Nothing ever fazed Melvyn. He wore a cravat and a proper dressing gown, and when we made fun of him he took not the slightest notice. Birds and booze – not necessarily in that order – were his priorities. And they were mine, too. We were the perfect match.

More often than not, he’d arrange for me to kip at The Albion in one of the rooms above the restaurant, which was closed at night. If we got lucky, we’d take our conquests back for some games – unknown, so we thought, to Melvyn’s mum and dad, who’d be in the bar, serving after-hours drinks.

We thought we were discreet, letting ourselves in through the restaurant, then creeping upstairs without anyone knowing. Of course, Mickey and  Rona knew all the time: they would peep through the curtains in the pub and giggle as they watched us tip-toeing about.

Melvyn’s grandmother was aware of our shenanigans, too. She was a lovely lady – and very fastidious: if she spotted any underwear laying around she’d put it in the wash. Once, a young lady, who hadn’t gone home, went downstairs, looking for her knickers, only to find them hanging in the kitchen!       

It was a wonderful bolt-hole for me, The Albion, and never more so than when I found myself locked out of a girl’s flat in the early hours – in my bare feet. I’d met the young lady in a West End bar and she’d taken me back to her bedsit, one of a maze of little rooms on the fourth or fifth floor of an old building off Earl’s Court Road. We had a few drinks and she ravished me – as they often did, the rascals.


I dropped off to sleep and woke at 3 am, busting to go to the loo. The girl told me the toilet was a communal one on the floor below and I slipped on my shirt and trousers and went down. I found the toilet all right, but when I came out I couldn’t remember where her room was. I wandered along the corridor and tapped lightly on a door I thought was hers, but a male voice growled: “Fuck off.”

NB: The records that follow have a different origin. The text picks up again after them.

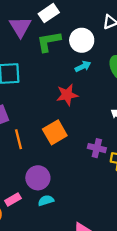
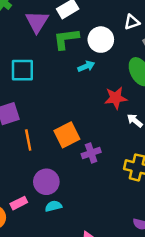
cyan arrow: (83, 66) -> (86, 66), moved
red star: (67, 95) -> (116, 98), moved
purple cross: (97, 148) -> (91, 153), moved, turned -36

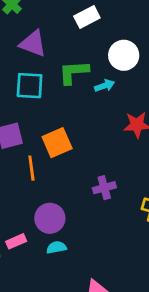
purple triangle: (37, 22) -> (33, 44), moved, turned -45
green L-shape: (66, 39) -> (74, 72), moved
orange square: (67, 135) -> (57, 143), moved

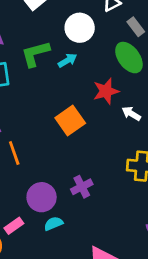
orange square: (57, 143) -> (70, 121), moved
purple cross: (104, 188) -> (82, 187), moved

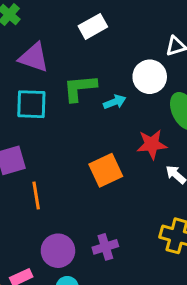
white circle: (80, 28) -> (150, 77), moved

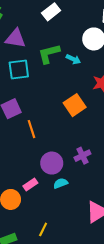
cyan arrow: (115, 102) -> (73, 59), turned 56

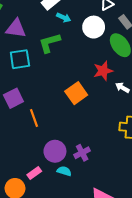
cyan arrow: (73, 59) -> (64, 18), moved
purple cross: (82, 156) -> (82, 153), moved
cyan semicircle: (61, 183) -> (64, 171), turned 40

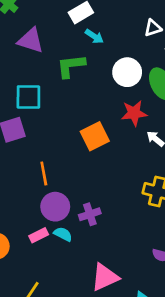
white circle: (94, 27) -> (127, 72), moved
cyan square: (20, 59) -> (28, 97), moved
orange line: (34, 118) -> (44, 174), moved
pink rectangle: (34, 173) -> (39, 235), moved

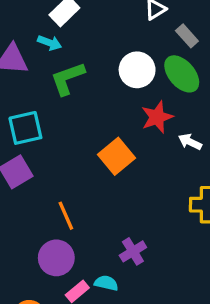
cyan arrow: (94, 36) -> (50, 43), moved
purple circle: (55, 207) -> (56, 258), moved

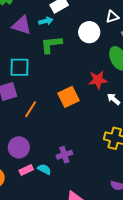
cyan arrow: (50, 43) -> (46, 21), turned -48
white circle: (137, 70) -> (89, 32), moved
orange line: (66, 216) -> (31, 109), moved, turned 42

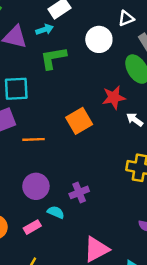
orange line: (31, 109) -> (33, 139), turned 60
purple circle: (19, 147) -> (36, 186), moved
pink rectangle: (26, 170) -> (32, 227), moved

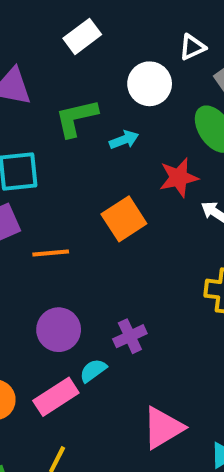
cyan arrow: (45, 30) -> (124, 140), moved
cyan semicircle: (56, 212) -> (93, 371), turned -56
pink rectangle: (32, 227) -> (56, 397), size x1.5

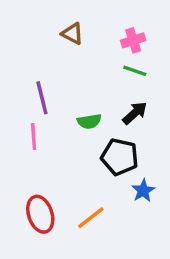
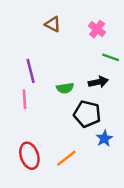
pink cross: (133, 40) -> (97, 29), turned -35
green line: (135, 71) -> (111, 57), moved
black arrow: (135, 113) -> (98, 82), turned 30

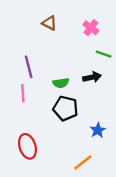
black pentagon: (87, 114) -> (65, 108), moved
orange line: (66, 158) -> (83, 162), moved

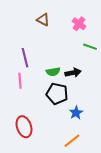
black arrow: (92, 77) -> (73, 73), moved
blue star: (98, 130) -> (76, 113), moved

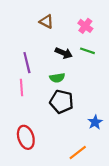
green line: (90, 47) -> (87, 51), moved
black arrow: (73, 73) -> (64, 53), moved, turned 35
blue star: (76, 113) -> (95, 122), moved

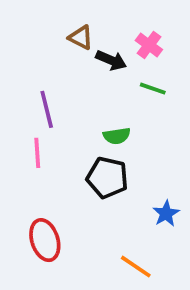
black arrow: (64, 53) -> (111, 60), moved
green semicircle: (57, 78) -> (117, 136), moved
orange line: (78, 152) -> (136, 267), turned 72

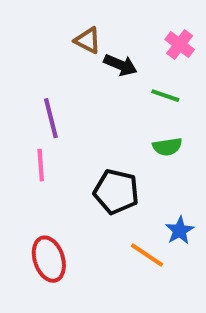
pink cross: (149, 45) -> (180, 45), moved
green semicircle: (117, 136) -> (167, 147), moved
orange line: (136, 267) -> (147, 255), moved

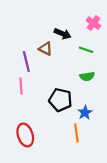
brown triangle: (88, 40) -> (46, 49), moved
blue star: (180, 230) -> (85, 113), moved
orange line: (147, 255) -> (76, 133), turned 48

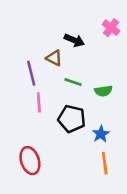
green line: (86, 50) -> (73, 82), moved
pink line: (21, 86) -> (39, 102), moved
orange line: (76, 133) -> (105, 163), moved

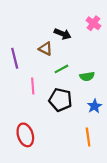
purple line: (31, 73) -> (15, 58), moved
green line: (73, 82) -> (61, 69), turned -48
blue star: (101, 134) -> (94, 106), moved

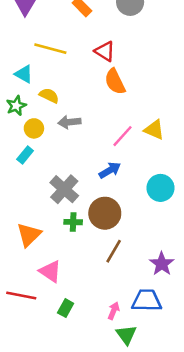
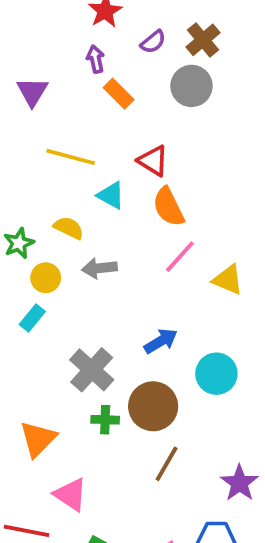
cyan triangle: (24, 74) -> (111, 195), moved
pink line: (123, 136) -> (180, 257), moved
cyan circle: (160, 188) -> (216, 374), moved

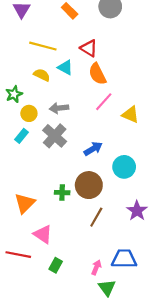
yellow semicircle: (69, 228) -> (42, 75), moved
gray cross: (92, 370) -> (55, 136), moved
purple star: (239, 483) -> (137, 211), moved

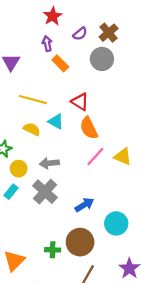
yellow triangle: (131, 115) -> (123, 157), moved

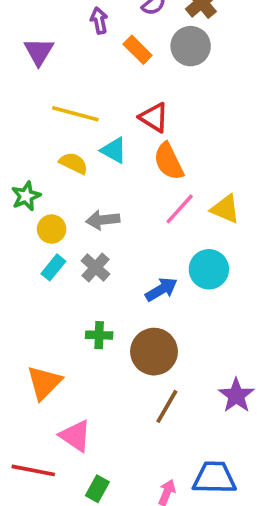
orange rectangle: (60, 63) -> (138, 50), moved
cyan rectangle: (11, 192) -> (53, 267), moved
gray cross: (45, 192) -> (95, 267), size x0.7
cyan circle: (116, 223) -> (209, 269), moved
green cross: (53, 250) -> (99, 335), moved

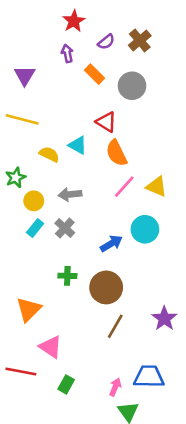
gray circle: (191, 46) -> (132, 86), moved
yellow line: (75, 114) -> (22, 119), moved

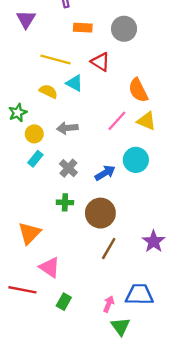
orange rectangle: (95, 74) -> (83, 28), moved, turned -42
yellow line: (22, 119) -> (55, 59), moved
orange semicircle: (116, 153) -> (138, 90), moved
gray cross: (65, 228) -> (68, 168), moved

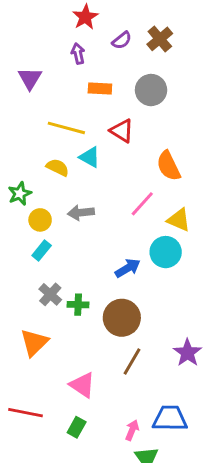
yellow triangle: (146, 121) -> (179, 220), moved
gray cross: (68, 168) -> (50, 294), moved
pink triangle: (50, 267) -> (82, 385), moved

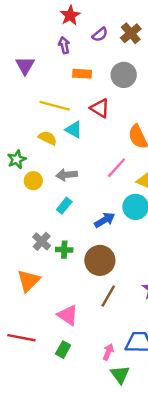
cyan rectangle: (42, 251) -> (64, 206), moved

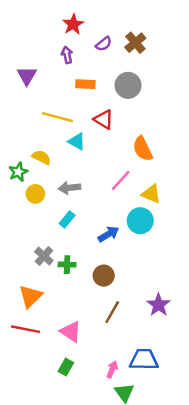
yellow semicircle: (48, 138) -> (41, 157), moved
brown circle: (100, 260) -> (104, 276), size x0.7
red line: (21, 338) -> (26, 329), moved

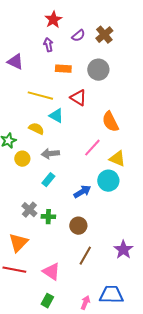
purple triangle: (27, 76) -> (15, 62), turned -36
yellow semicircle: (41, 157) -> (36, 129), moved

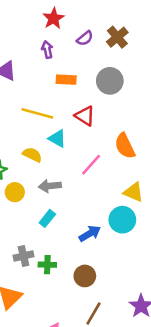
pink line: (92, 148) -> (91, 165), moved
gray cross: (29, 210) -> (24, 256), turned 35

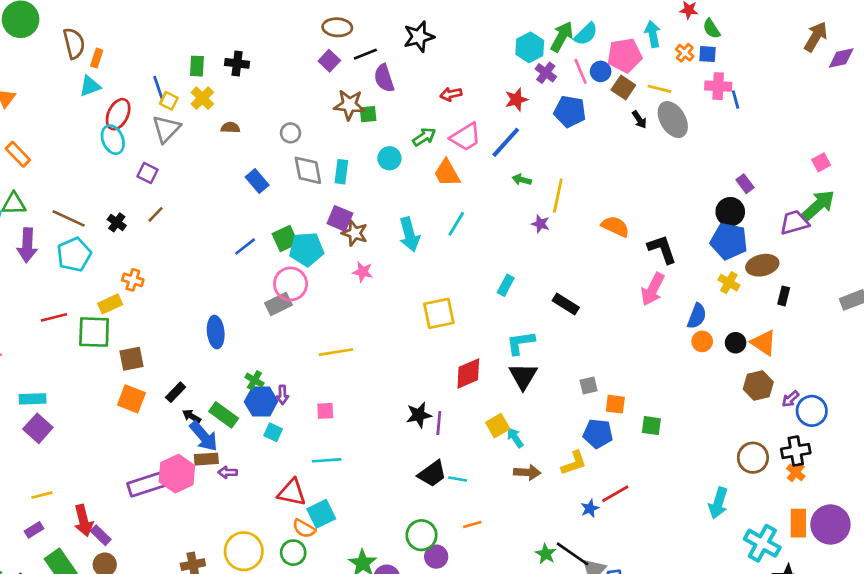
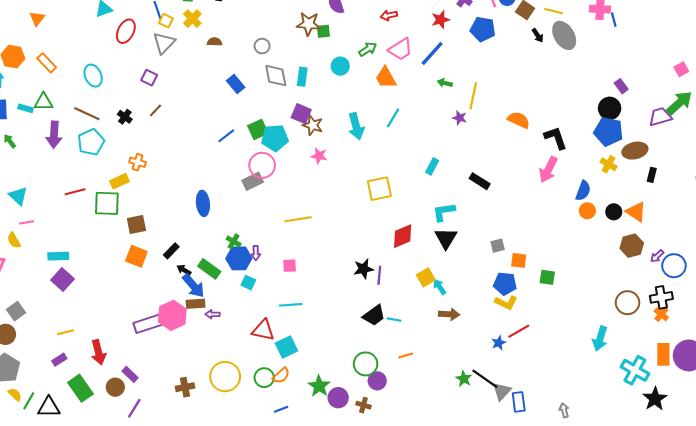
cyan ellipse: (113, 140) -> (93, 76), moved
yellow L-shape: (574, 463) -> (506, 303), moved, turned 45
orange semicircle: (304, 529) -> (281, 376), moved, turned -72
purple rectangle: (101, 535) -> (130, 374), moved

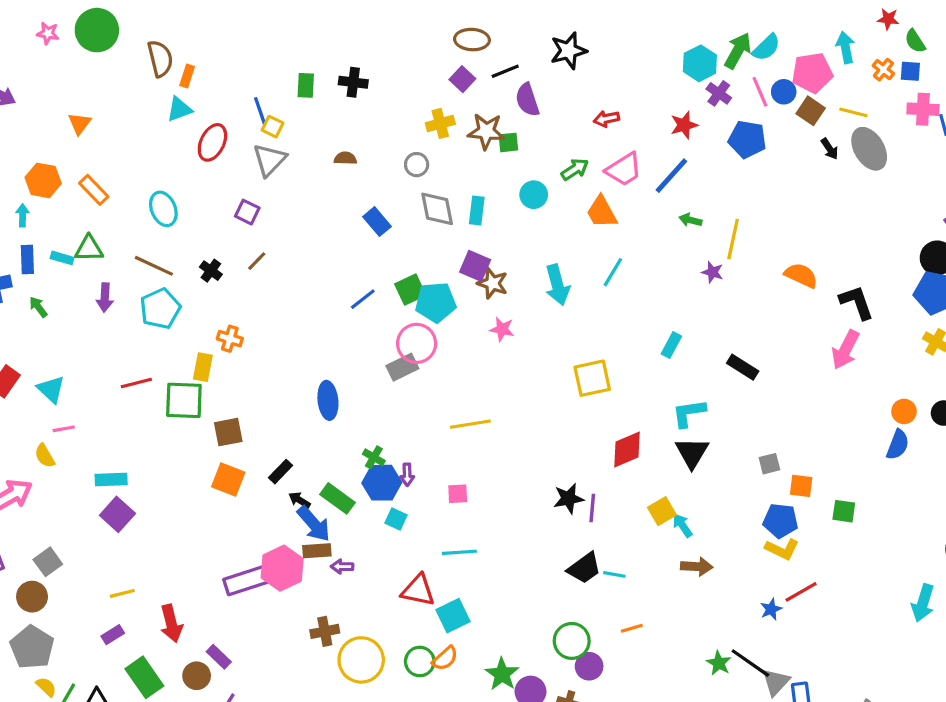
yellow cross: (192, 19) -> (440, 123), moved, turned 30
purple arrow: (54, 135) -> (105, 298), size x0.7
yellow rectangle: (120, 181) -> (203, 367), turned -54
blue semicircle: (583, 191) -> (898, 445), moved
brown cross: (185, 387) -> (325, 631), moved

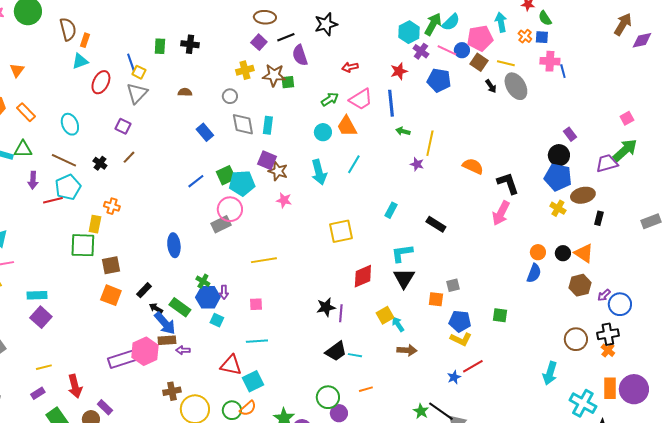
pink line: (760, 92) -> (447, 50), turned -42
blue line: (671, 176) -> (391, 103), turned -48
cyan circle: (534, 195) -> (323, 132), moved
red line: (136, 383) -> (53, 200), moved
orange square: (801, 486) -> (436, 299), moved

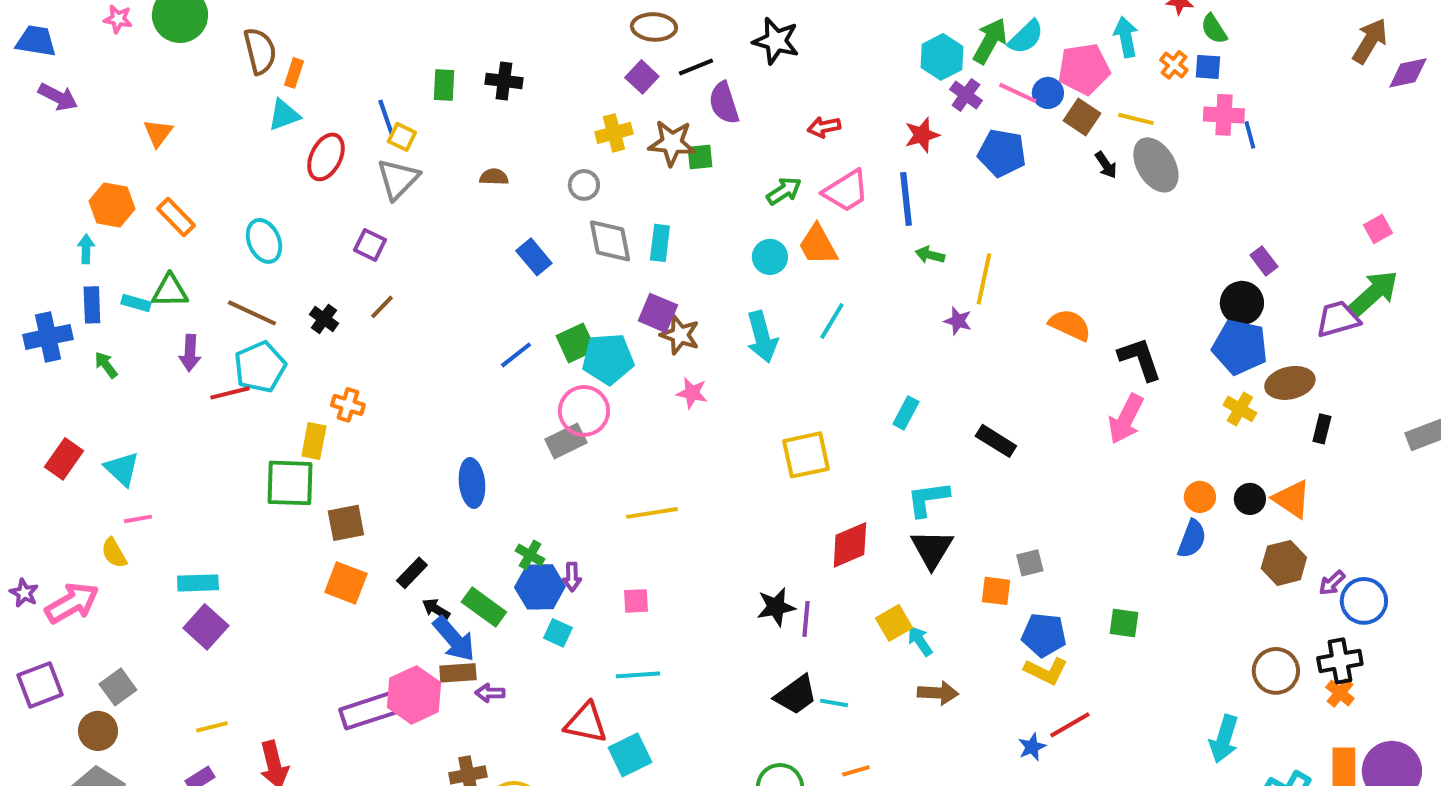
black star: (326, 24) -> (776, 41), turned 30

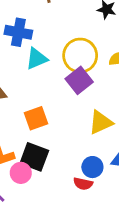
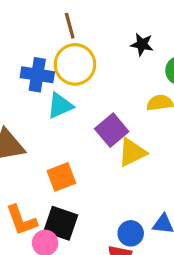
yellow circle: (80, 56) -> (75, 64), moved
yellow triangle: (101, 122) -> (132, 152), moved

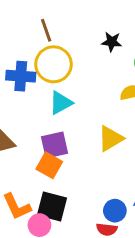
cyan triangle: (60, 106) -> (61, 103), moved
purple square: (112, 130) -> (55, 145), moved, turned 32
orange square: (61, 177) -> (49, 165), turned -35

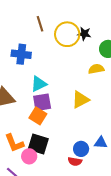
yellow circle: (54, 64) -> (67, 34), moved
cyan triangle: (61, 103) -> (39, 84), moved

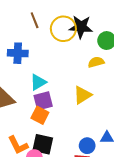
black star: (84, 34) -> (81, 27), size x1.6

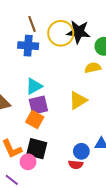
blue cross: (18, 53) -> (28, 46), moved

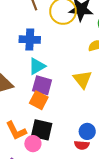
blue cross: (28, 46) -> (30, 40), moved
yellow triangle: (78, 100) -> (82, 79), turned -36
purple square: (38, 105) -> (42, 85), turned 30

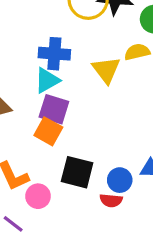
blue cross: (30, 40) -> (54, 54), moved
yellow triangle: (82, 79) -> (106, 70), moved
black square: (42, 130) -> (77, 172), moved

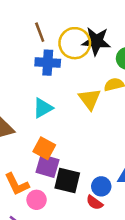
blue cross: (54, 54) -> (48, 63), moved
purple square: (54, 109) -> (48, 166), moved
red semicircle: (111, 200) -> (94, 203), turned 30

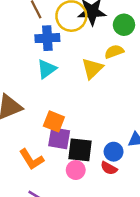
yellow triangle: (90, 99) -> (92, 68), turned 30
cyan triangle: (43, 108) -> (47, 69), moved
pink circle: (37, 200) -> (76, 170), moved

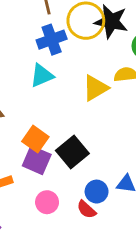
blue cross: (47, 38) -> (52, 40), turned -30
black square: (80, 150) -> (72, 152), moved, turned 30

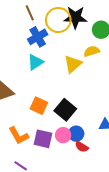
purple square: (37, 160) -> (43, 139), moved
blue circle: (97, 192) -> (76, 134), moved
pink circle: (47, 202) -> (63, 135), moved

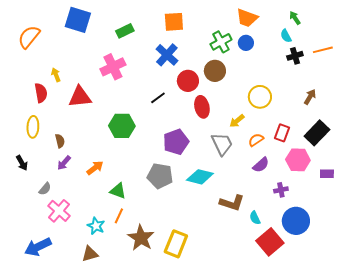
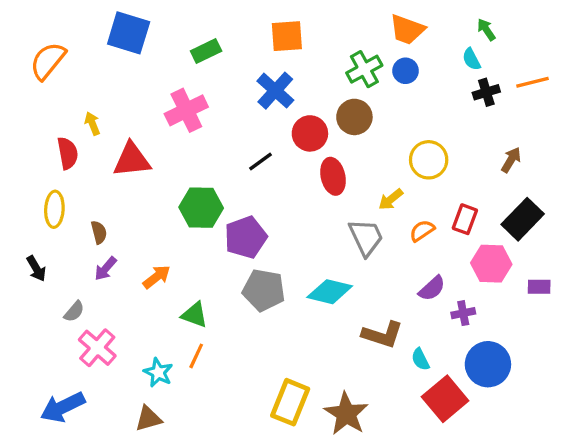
purple pentagon: (176, 142) -> (246, 237), moved
purple semicircle: (261, 165) -> (432, 288), moved
brown star: (141, 238) -> (346, 414), moved

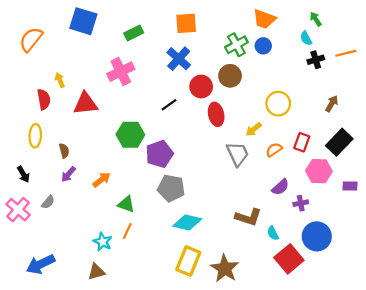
cyan diamond: (330, 292) -> (187, 222), moved
pink cross: (97, 348) -> (18, 210), moved

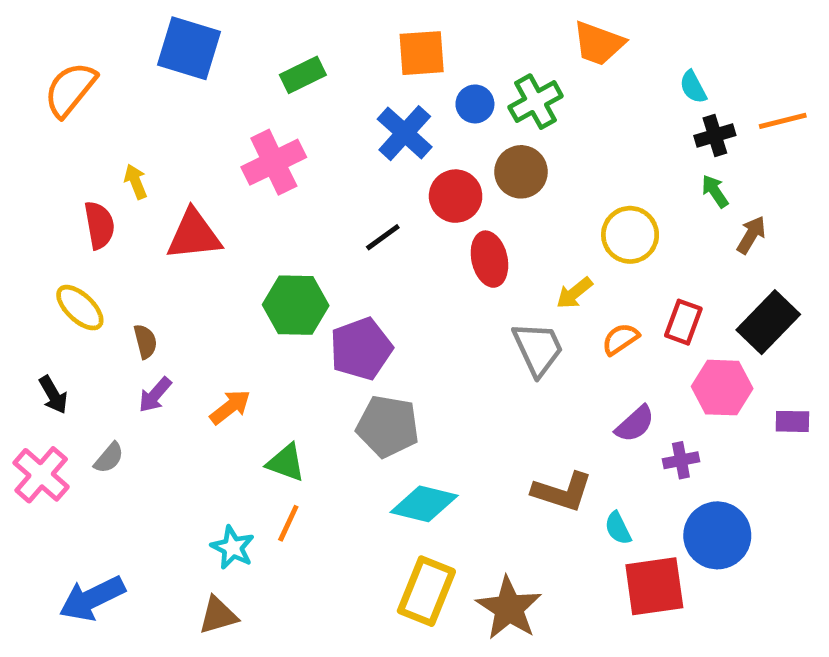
green arrow: (316, 19) -> (715, 191), moved
blue circle: (263, 46) -> (475, 104), moved
yellow ellipse: (35, 136) -> (80, 308), turned -50
red square: (289, 259) -> (654, 586), turned 32

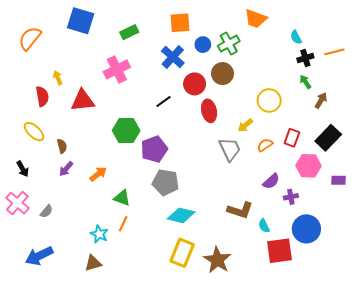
gray semicircle: (109, 458) -> (46, 211), moved

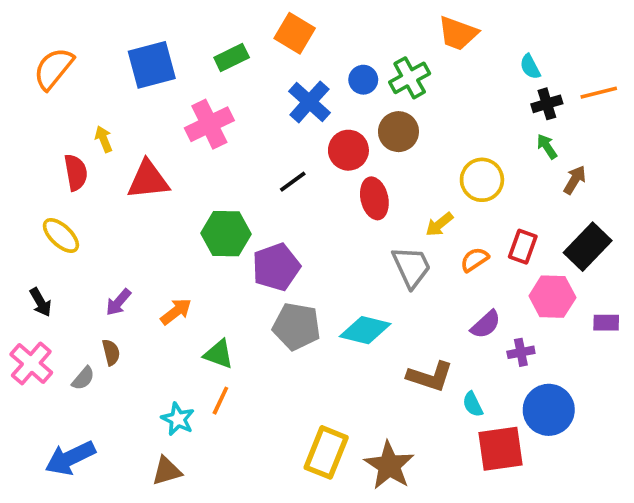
blue square: (81, 21) -> (152, 65), moved, turned -32
orange square: (180, 23) -> (295, 33), moved, turned 35
brown semicircle: (62, 146) -> (111, 352), moved
cyan diamond: (181, 215) -> (365, 330), moved

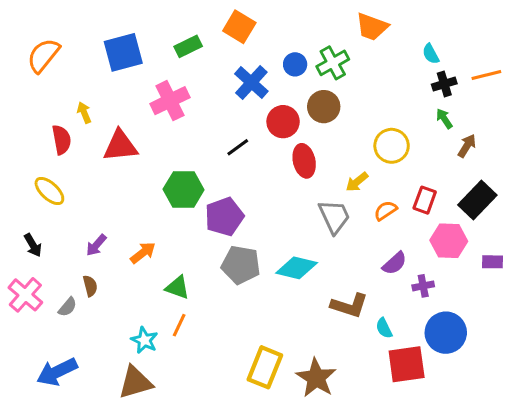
brown triangle: (167, 471) -> (135, 382), size x1.4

I got similar reactions from three other tenants and when a fourth – a woman – told me to go away, or she’d call the police, I panicked: the last thing I wanted, as a famous face, was to be arrested. Thankfully, I’d kept my money in a trouser pocket, so I decided, late as it was, I had no alternative but to get a cab to The Albion.

I crept down four flights of stairs, feeling a complete prat, and stepped out into driving rain, praying I’d find a cab driver willing to take a young man in bare feet to Blackfriars. Fortunately, I did. And, fortunately, Melvyn was awake to let me in.

Don’t ask me how I found my back to that maze of bedsits the next day, and discovered where the girl lived, but I did. She accused me of walking out on her, but why she thought that, I don’t know, because I couldn’t walk very far with no shoes!

Anyway, the bizarre experience killed any desire I might have had to see the girl again, so I picked up my shoes and jacket and went off in search of pastures new.